魔力操作の自習は、みんなにとって有意義なものだったようで、定期的に魔力操作の勉強会を開く方向になったの。リオネル以外は飲み込みも早そうなので、形状変化ができる日もそう遠くはないと思った。問題なのはリオネルで、彼は言葉の理解力を身に着ける必要があるみたい。良く言えば天才肌だけど、普通に言えばただの馬鹿だ。魔力操作は人並み以下、魔法は殆どの使えないのに、保有魔力量があの量ってことは、素質だけならクラスメイトの中でNo.1だと思う。本当に残念な人だと思った。
自習が終わって帰宅しようかと思ったら、マリアンヌから声をかけられた。
「アリス様、有意義な時間をありがとうございました。学園内に美味しいケーキがあるカフェがあるなで、お礼にご馳走させてもらえませんか?」
「ケーキ! 行きたい! 甘い物は大好きだから、マリアンヌの言葉に甘えるね」
「はい、ではカフェへ参りましょう」
私が嬉しそうに返事をして、マリアンヌと一緒にカフェへ向かおうとすると、アルフォンスとマルクセスが駆け寄って声をかけてきた。
「待って! 僕達もちょうど甘い物を食べたいと思ったんだ。カフェで同席しても良いかな?」
2人も魔力操作を頑張ったから、体が甘い物を欲しているのかな? 同じカフェへ行くのならなんの問題もないので、同席することを認めたの。
「うん、一緒に行こう。おかわりする時は2人が奢ってね!」
「「任せてくれ!」」
最低でも3つのケーキを食べられると思うとテンションが高くなる。カフェへ向かおうとするとアナが声をかけてきた。一瞬、なにか用事があったのかと思い『ドキッ』とする。
「アリス様、すぐに屋敷へ戻らないのなら、ミネバが迎えに来てると思いますので、少し待つようにと伝えてまいります」
「あっ、そうだね。お願いするね」
「かしこまりました」
ミネバへの連絡をアナに任せて、私はカフェで予定通りにケーキを3つ食べて、至福の時を過ごしたの。
§アナスタシア視点§
アリス様がマリアンヌたちとカフェへ行くと言われたので、この機会にバカ王子の取り巻きを粛清しに行こうと思った。ミネバが迎えに来てるはずなので、遅くなると伝えに行くと伝えて、この場を離れることにした。

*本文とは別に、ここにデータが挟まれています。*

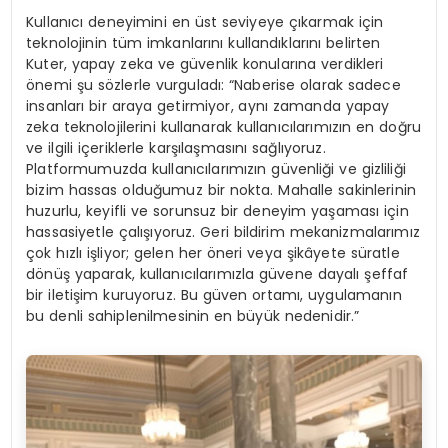
Kullanıcı deneyimini en üst seviyeye çıkarmak için
teknolojinin tüm imkanlarını kullandıklarını belirten
Kuter, yapay zeka ve güvenlik konularına verdikleri
önemi şu sözlerle vurguladı: “Naberise olarak sadece
insanları bir araya getirmiyor, aynı zamanda yapay
zeka teknolojilerini kullanarak kullanıcılarımızın en doğru
ve ilgili içeriklerle karşılaşmasını sağlıyoruz.
Platformumuzda kullanıcılarımızın güvenliği ve gizliliği
bizim hassas olduğumuz bir nokta. Mahalle sakinlerinin
huzurlu, keyifli ve sorunsuz bir deneyim yaşaması için
hassasiyetle çalışıyoruz. Geri bildirim mekanizmalarımız
çok hızlı işliyor; gelen her öneri veya şikâyete süratle
dönüş yaparak, kullanıcılarımızla güvene dayalı şeffaf
bir iletişim kuruyoruz. Bu güven ortamı, uygulamanın
bu denli sahiplenilmesinin en büyük nedenidir.”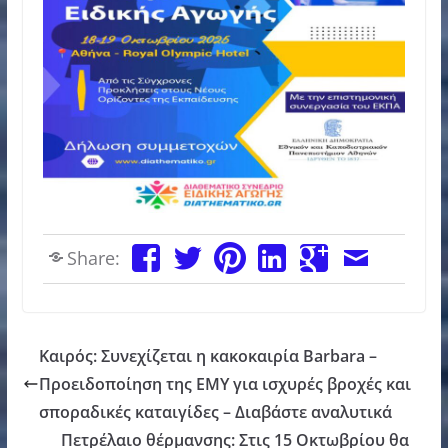
Share:
Καιρός: Συνεχίζεται η κακοκαιρία Barbara –
Προειδοποίηση της ΕΜΥ για ισχυρές βροχές και
σποραδικές καταιγίδες – Διαβάστε αναλυτικά
Πετρέλαιο θέρμανσης: Στις 15 Οκτωβρίου θα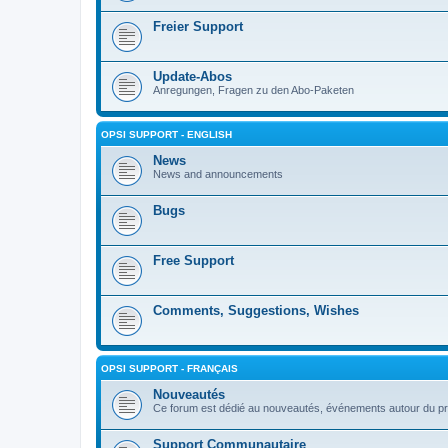
Freier Support
Update-Abos
Anregungen, Fragen zu den Abo-Paketen
OPSI SUPPORT - ENGLISH
News
News and announcements
Bugs
Free Support
Comments, Suggestions, Wishes
OPSI SUPPORT - FRANÇAIS
Nouveautés
Ce forum est dédié au nouveautés, événements autour du pr
Support Communautaire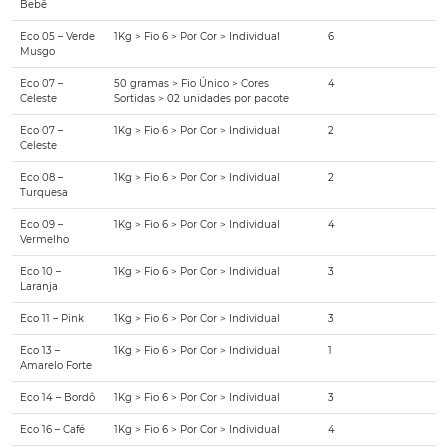
Bebê
Eco 05 – Verde
1Kg > Fio 6 > Por Cor > Individual
6
Musgo
Eco 07 –
50 gramas > Fio Único > Cores
4
Celeste
Sortidas > 02 unidades por pacote
Eco 07 –
1Kg > Fio 6 > Por Cor > Individual
2
Celeste
Eco 08 –
1Kg > Fio 6 > Por Cor > Individual
2
Turquesa
Eco 09 –
1Kg > Fio 6 > Por Cor > Individual
4
Vermelho
Eco 10 –
1Kg > Fio 6 > Por Cor > Individual
3
Laranja
Eco 11 – Pink
1Kg > Fio 6 > Por Cor > Individual
3
Eco 13 –
1Kg > Fio 6 > Por Cor > Individual
1
Amarelo Forte
Eco 14 – Bordô
1Kg > Fio 6 > Por Cor > Individual
3
Eco 16 – Café
1Kg > Fio 6 > Por Cor > Individual
4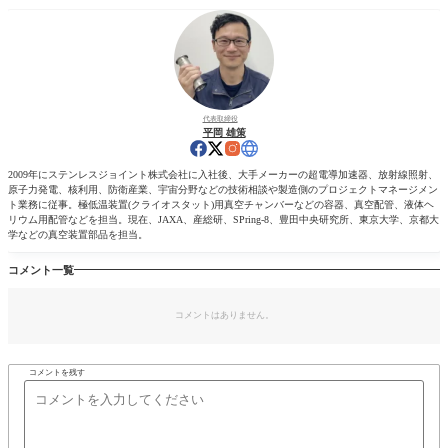
代表取締役
平岡 雄策
2009年にステンレスジョイント株式会社に入社後、大手メーカーの超電導加速器、放射線照射、
原子力発電、核利用、防衛産業、宇宙分野などの技術相談や製造側のプロジェクトマネージメン
ト業務に従事。極低温装置(クライオスタット)用真空チャンバーなどの容器、真空配管、液体ヘ
リウム用配管などを担当。現在、JAXA、産総研、SPring-8、豊田中央研究所、東京大学、京都大
学などの真空装置部品を担当。
コメント一覧
コメントはありません。
コメントを残す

「アリス様、すぐに屋敷へ戻らないのなら、ミネバが迎えに来てると思いますので、少し待つようにと伝えてまいります」
「あっ、そうだね。お願いするね」
アリス様に伝えたあとは、
「ふふっ、アリス様に『お前』などと言った奴は、相応の罰を与えてやるわ」
私が死角から怒りの『怒気』をそのままぶつけると、どこからともなく襲ってくる『怒気』に恐怖した取り巻きたちは、両手を合わせて神に祈った。
「「神よ我々をお守りください!」」
(バカめ、アリス様こそが神なのだ。アリス様を「お前」呼ばわりした者が、神にすがったところで守ってもらえるわけがない!)
そのあとも『怒気』をぶつけ続けると、取り巻きたちは失禁して気を失ったのだった。